++++ Supplied entries

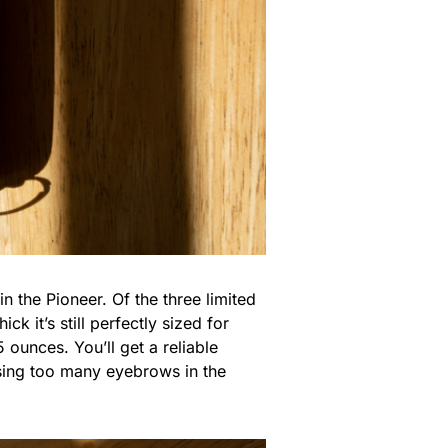
n the Pioneer. Of the three limited
ck it’s still perfectly sized for
 ounces. You’ll get a reliable
sing too many eyebrows in the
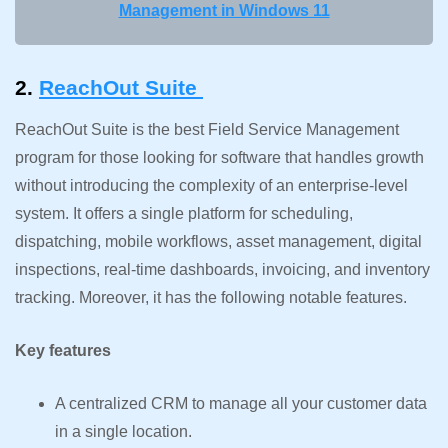
Management in Windows 11
2.
ReachOut Suite
ReachOut Suite is the best Field Service Management
program for those looking for software that handles growth
without introducing the complexity of an enterprise-level
system. It offers a single platform for scheduling,
dispatching, mobile workflows, asset management, digital
inspections, real-time dashboards, invoicing, and inventory
tracking. Moreover, it has the following notable features.
Key features
A centralized CRM to manage all your customer data
in a single location.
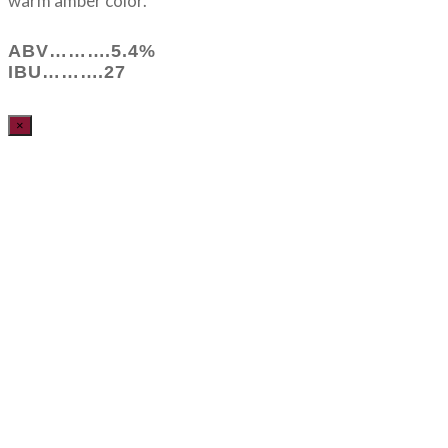
warm amber color.
ABV……….5.4%
IBU……….27
×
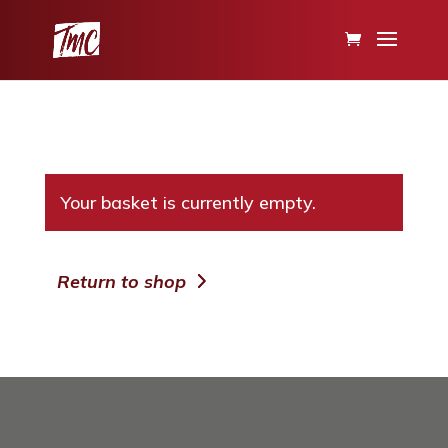
Your basket is currently empty.
Return to shop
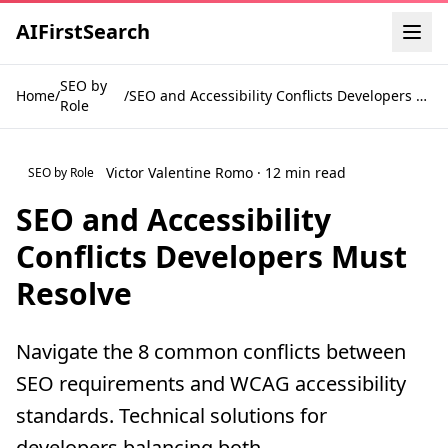
AI
First
Search
SEO by
Home
/
/
SEO and Accessibility Conflicts Developers Must Resolve
Role
Victor Valentine Romo · 12 min read
SEO by Role
SEO and Accessibility
Conflicts Developers Must
Resolve
Navigate the 8 common conflicts between
SEO requirements and WCAG accessibility
standards. Technical solutions for
developers balancing both.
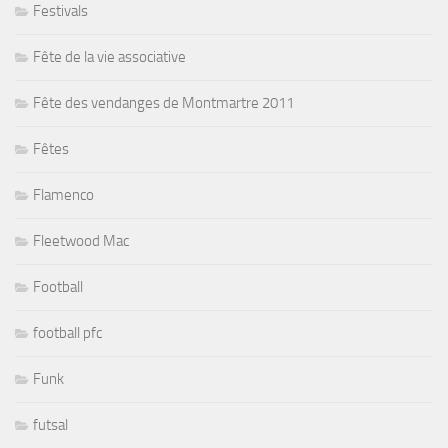
Festivals
Fête de la vie associative
Fête des vendanges de Montmartre 2011
Fêtes
Flamenco
Fleetwood Mac
Football
football pfc
Funk
futsal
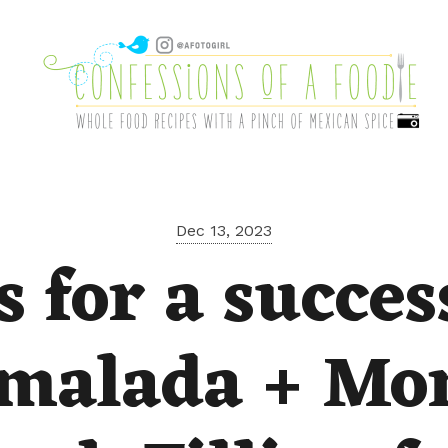
Dec 13, 2023
s for a succes
malada + Mo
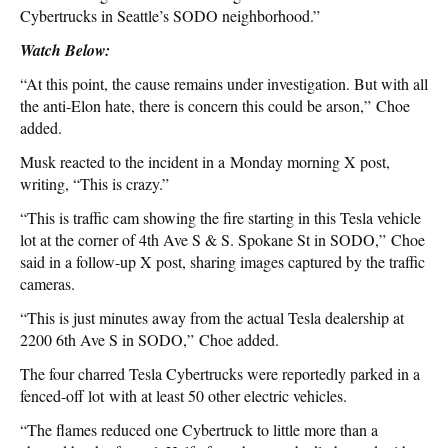
Cybertrucks in Seattle’s SODO neighborhood.”
Watch Below:
“At this point, the cause remains under investigation. But with all
the anti-Elon hate, there is concern this could be arson,” Choe
added.
Musk reacted to the incident in a Monday morning X post,
writing, “This is crazy.”
“This is traffic cam showing the fire starting in this Tesla vehicle
lot at the corner of 4th Ave S & S. Spokane St in SODO,” Choe
said in a follow-up X post, sharing images captured by the traffic
cameras.
“This is just minutes away from the actual Tesla dealership at
2200 6th Ave S in SODO,” Choe added.
The four charred Tesla Cybertrucks were reportedly parked in a
fenced-off lot with at least 50 other electric vehicles.
“The flames reduced one Cybertruck to little more than a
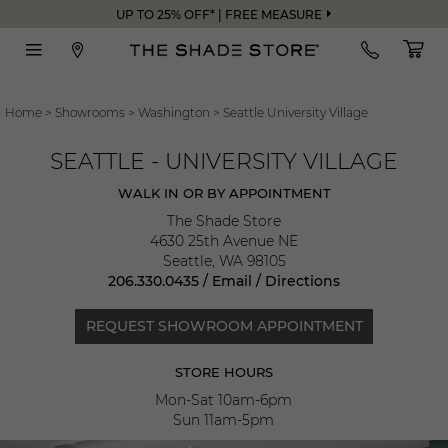
UP TO 25% OFF* | FREE MEASURE
Home
>
Showrooms
>
Washington
>
Seattle University Village
SEATTLE - UNIVERSITY VILLAGE
WALK IN OR BY APPOINTMENT
The Shade Store
4630 25th Avenue NE
Seattle
,
WA
98105
206.330.0435
/
Email
/
Directions
REQUEST SHOWROOM APPOINTMENT
STORE HOURS
Mon-Sat 10am-6pm
Sun 11am-5pm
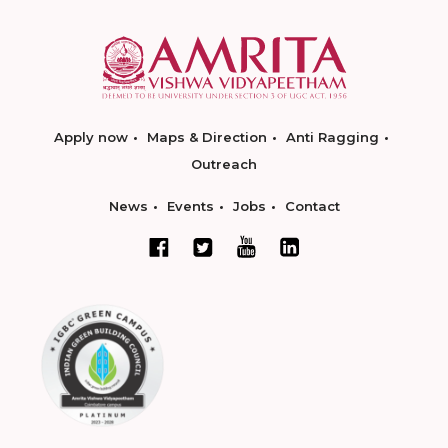
Apply now
Maps & Direction
Anti Ragging
Outreach
News
Events
Jobs
Contact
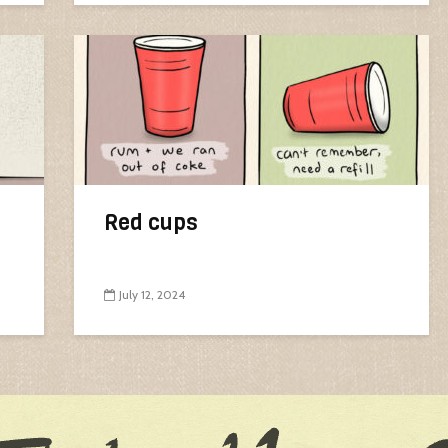
Red cups
July 12, 2024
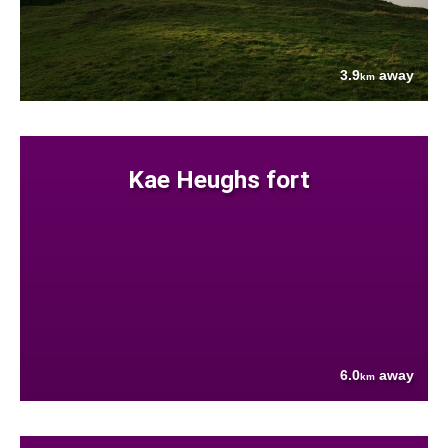
3.9
away
km
Kae Heughs fort
6.0
away
km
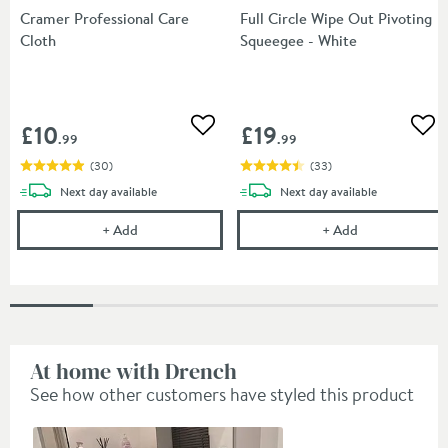
Cramer Professional Care
Full Circle Wipe Out Pivoting
Cloth
Squeegee - White
£10
£19
Add to wishlist
Add
.99
.99
(
30
)
(
33
)
delivery
delivery
Next day
available
Next day
available
Cramer Professional Care Cloth
Full Circle Wip
+
Add
+
Add
At home with Drench
See how other customers have styled this product
Slideshow
Slide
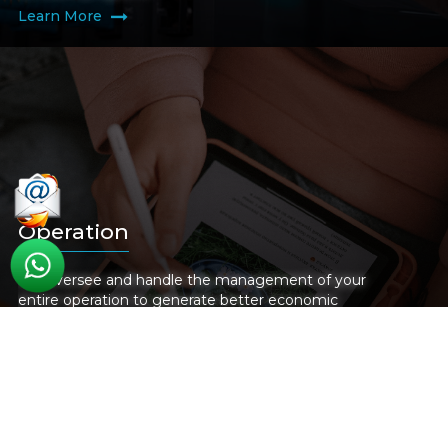
Learn More
Operation
We oversee and handle the management of your
entire operation to generate better economic
benefits, improve workflow, and increase efficiency
Learn More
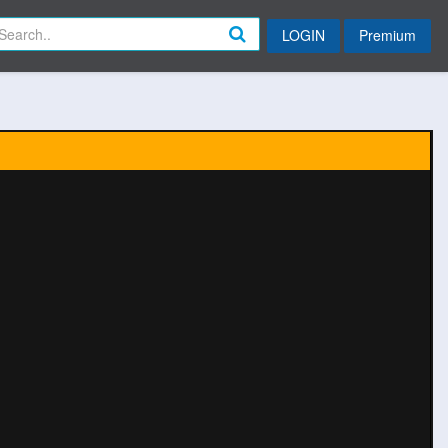
LOGIN
Premium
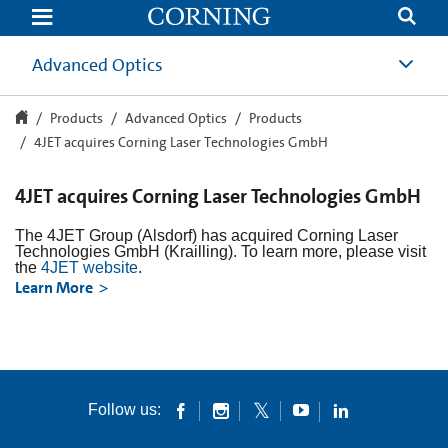
4JET
acquires
Corning
Laser
Advanced Optics
Technologies
GmbH
Products
Advanced Optics
Products
4JET acquires Corning Laser Technologies GmbH
4JET acquires Corning Laser Technologies GmbH
The 4JET Group (Alsdorf) has acquired Corning Laser
Technologies GmbH (Krailling). To learn more, please visit
the
4JET website
.
Learn More
Follow us:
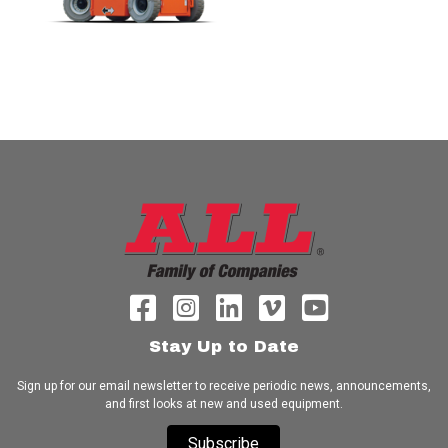
Stay Up to Date
Sign up for our email newsletter to receive periodic news, announcements,
and first looks at new and used equipment.
Subscribe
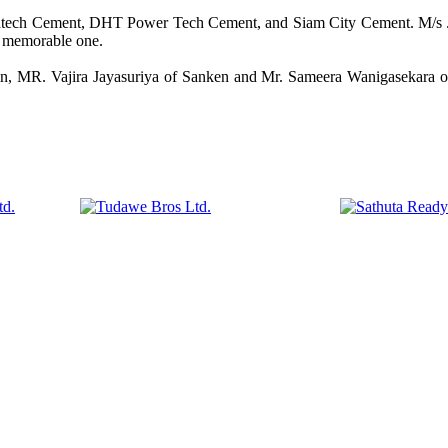
tratech Cement, DHT Power Tech Cement, and Siam City Cement. M/s .
a memorable one.
, MR. Vajira Jayasuriya of Sanken and Mr. Sameera Wanigasekara of I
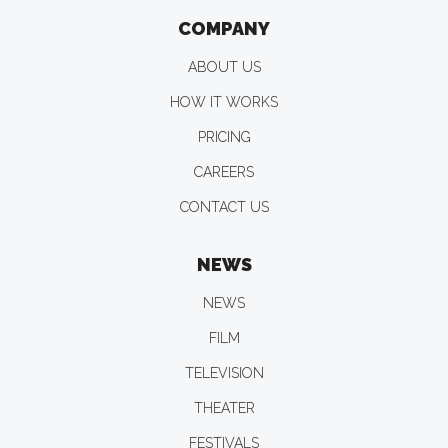
COMPANY
ABOUT US
HOW IT WORKS
PRICING
CAREERS
CONTACT US
NEWS
NEWS
FILM
TELEVISION
THEATER
FESTIVALS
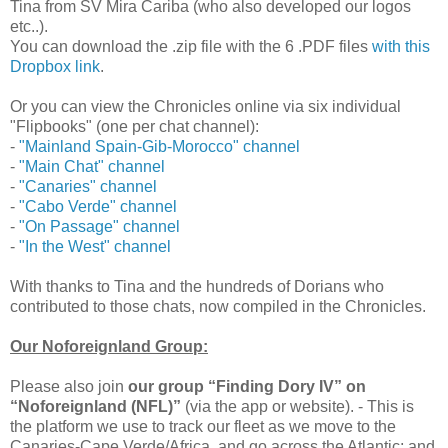
Tina from SV Mira Cariba (who also developed our logos
etc..).
You can download the .zip file with the 6 .PDF files
with this
Dropbox link
.
Or you can view the Chronicles online via six individual
"Flipbooks" (one per chat channel):
-
"Mainland Spain-Gib-Morocco" channel
-
"Main Chat" channel
-
"Canaries" channel
-
"Cabo Verde" channel
-
"On Passage" channel
-
"In the West" channel
With thanks to Tina and the hundreds of Dorians who
contributed to those chats, now compiled in the Chronicles.
Our Noforeignland Group:
Please also join
our group “Finding Dory IV” on
“Noforeignland (NFL)”
(via the app or website). - This is
the platform we use to track our fleet as we move to the
Canaries-Cape Verde/Africa, and go across the Atlantic; and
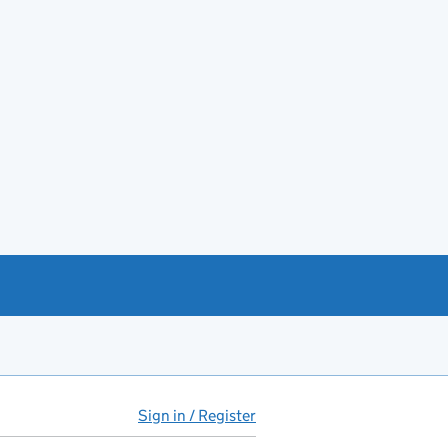
Sign in / Register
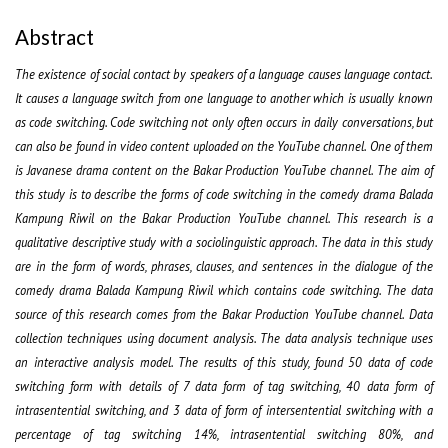
Abstract
The existence of social contact by speakers of a language causes language contact.
It causes a language switch from one language to another which is usually known
as code switching. Code switching not only often occurs in daily conversations, but
can also be found in video content uploaded on the YouTube channel. One of them
is Javanese drama content on the Bakar Production YouTube channel. The aim of
this study is to describe the forms of code switching in the comedy drama Balada
Kampung Riwil on the Bakar Production YouTube channel. This research is a
qualitative descriptive study with a sociolinguistic approach. The data in this study
are in the form of words, phrases, clauses, and sentences in the dialogue of the
comedy drama Balada Kampung Riwil which contains code switching. The data
source of this research comes from the Bakar Production YouTube channel. Data
collection techniques using document analysis. The data analysis technique uses
an interactive analysis model. The results of this study, found 50 data of code
switching form with details of 7 data form of tag switching, 40 data form of
intrasentential switching, and 3 data of form of intersentential switching with a
percentage of tag switching 14%, intrasentential switching 80%, and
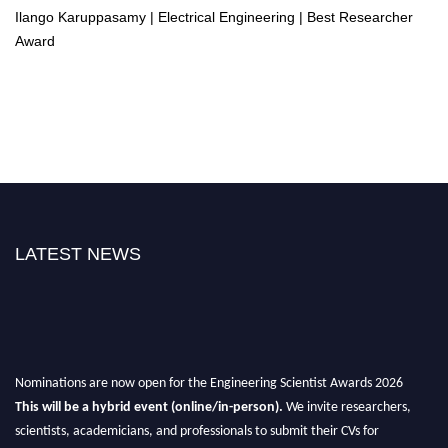
Ilango Karuppasamy | Electrical Engineering | Best Researcher
Award
LATEST NEWS
Nominations are now open for the Engineering Scientist Awards 2026
This will be a hybrid event (online/in-person).
We invite researchers,
scientists, academicians, and professionals to submit their CVs for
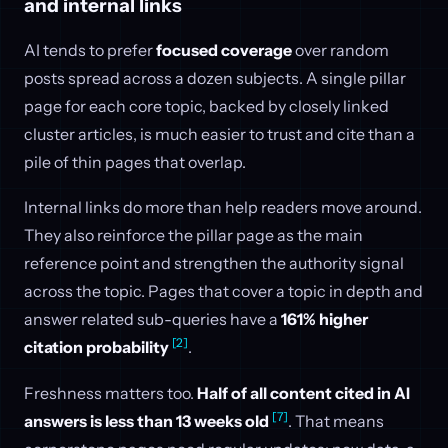
and internal links
AI tends to prefer
focused coverage
over random
posts spread across a dozen subjects. A single pillar
page for each core topic, backed by closely linked
cluster articles, is much easier to trust and cite than a
pile of thin pages that overlap.
Internal links do more than help readers move around.
They also reinforce the pillar page as the main
reference point and strengthen the authority signal
across the topic. Pages that cover a topic in depth and
answer related sub-queries have a
161% higher
[2]
citation probability
.
Freshness matters too.
Half of all content cited in AI
[7]
answers is less than 13 weeks old
. That means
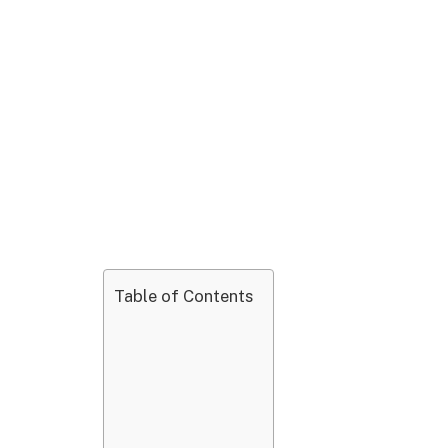
Table of Contents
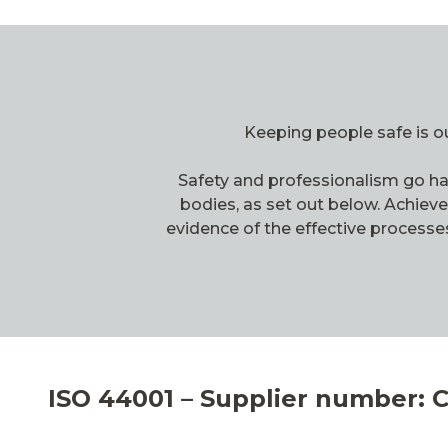
Keeping people safe is ou
Safety and professionalism go han
bodies, as set out below. Achiev
evidence of the effective processe
ISO 44001 – Supplier number: 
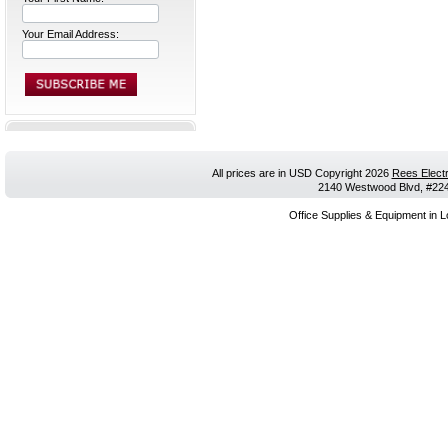
Your Email Address:
All prices are in
USD
Copyright 2026
Rees Electr
2140 Westwood Blvd, #224,
Office Supplies & Equipment in L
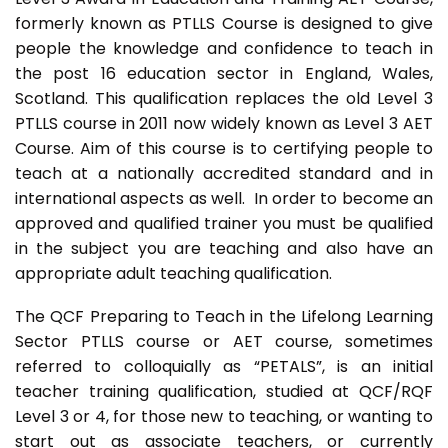
formerly known as PTLLS Course is designed to give
people the knowledge and confidence to teach in
the post 16 education sector in England, Wales,
Scotland. This qualification replaces the old Level 3
PTLLS course in 2011 now widely known as Level 3 AET
Course. Aim of this course is to certifying people to
teach at a nationally accredited standard and in
international aspects as well. In order to become an
approved and qualified trainer you must be qualified
in the subject you are teaching and also have an
appropriate adult teaching qualification.
The QCF Preparing to Teach in the Lifelong Learning
Sector PTLLS course or AET course, sometimes
referred to colloquially as “PETALS”, is an initial
teacher training qualification, studied at QCF/RQF
Level 3 or 4, for those new to teaching, or wanting to
start out as associate teachers, or currently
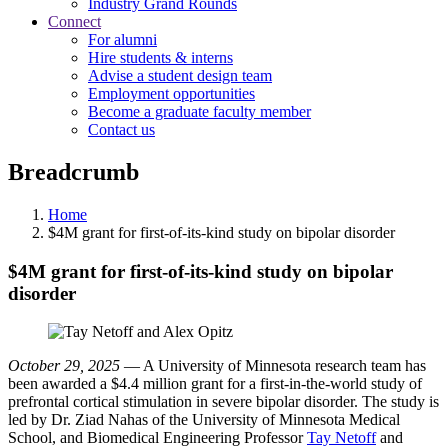
Industry Grand Rounds
Connect
For alumni
Hire students & interns
Advise a student design team
Employment opportunities
Become a graduate faculty member
Contact us
Breadcrumb
Home
$4M grant for first-of-its-kind study on bipolar disorder
$4M grant for first-of-its-kind study on bipolar
disorder
October 29, 2025
— A University of Minnesota research team has
been awarded a $4.4 million grant for a first-in-the-world study of
prefrontal cortical stimulation in severe bipolar disorder. The study is
led by Dr. Ziad Nahas of the University of Minnesota Medical
School, and Biomedical Engineering Professor
Tay Netoff
and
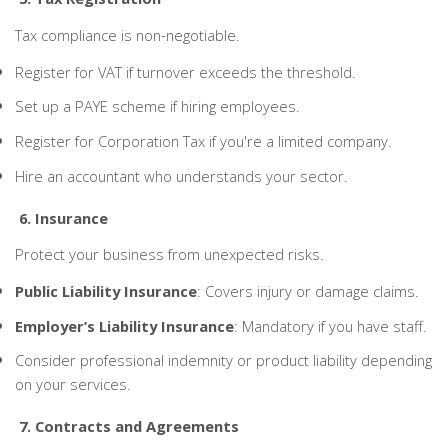
Tax compliance is non-negotiable.
Register for VAT if turnover exceeds the threshold.
Set up a PAYE scheme if hiring employees.
Register for Corporation Tax if you're a limited company.
Hire an accountant who understands your sector.
6. Insurance
Protect your business from unexpected risks.
Public Liability Insurance
: Covers injury or damage claims.
Employer’s Liability Insurance
: Mandatory if you have staff.
Consider professional indemnity or product liability depending
on your services.
7. Contracts and Agreements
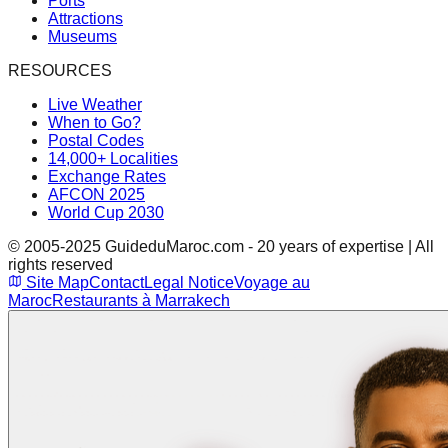
Ports
Attractions
Museums
RESOURCES
Live Weather
When to Go?
Postal Codes
14,000+ Localities
Exchange Rates
AFCON 2025
World Cup 2030
© 2005-2025 GuideduMaroc.com - 20 years of expertise | All
rights reserved
Site Map
Contact
Legal Notice
Voyage au
Maroc
Restaurants à Marrakech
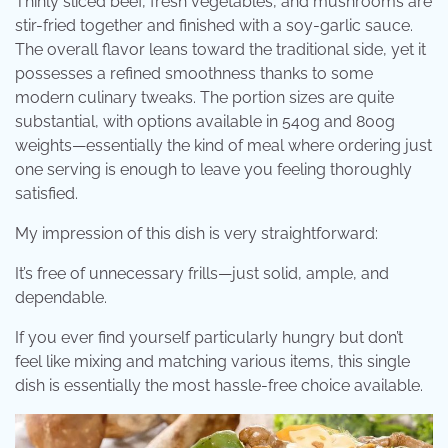
Thinly sliced ​​beef, fresh vegetables, and mushrooms are
stir-fried together and finished with a soy-garlic sauce.
The overall flavor leans toward the traditional side, yet it
possesses a refined smoothness thanks to some
modern culinary tweaks. The portion sizes are quite
substantial, with options available in 540g and 800g
weights—essentially the kind of meal where ordering just
one serving is enough to leave you feeling thoroughly
satisfied.
My impression of this dish is very straightforward:
It’s free of unnecessary frills—just solid, ample, and
dependable.
If you ever find yourself particularly hungry but don’t
feel like mixing and matching various items, this single
dish is essentially the most hassle-free choice available.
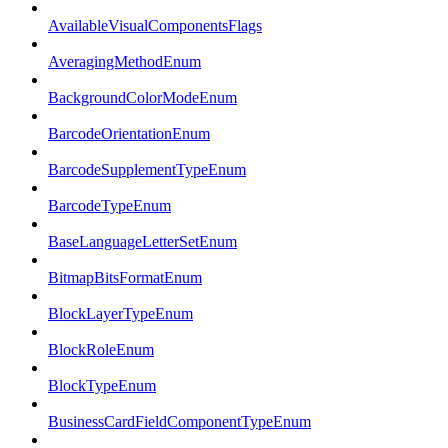
AvailableVisualComponentsFlags
AveragingMethodEnum
BackgroundColorModeEnum
BarcodeOrientationEnum
BarcodeSupplementTypeEnum
BarcodeTypeEnum
BaseLanguageLetterSetEnum
BitmapBitsFormatEnum
BlockLayerTypeEnum
BlockRoleEnum
BlockTypeEnum
BusinessCardFieldComponentTypeEnum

++++++++

» **Instructions to follow**:
Copy every line where the word "Insurance" is present in the entries above.

» **Answer to this problem**:
6. Insurance
Public Liability Insurance
Employer’s Liability Insurance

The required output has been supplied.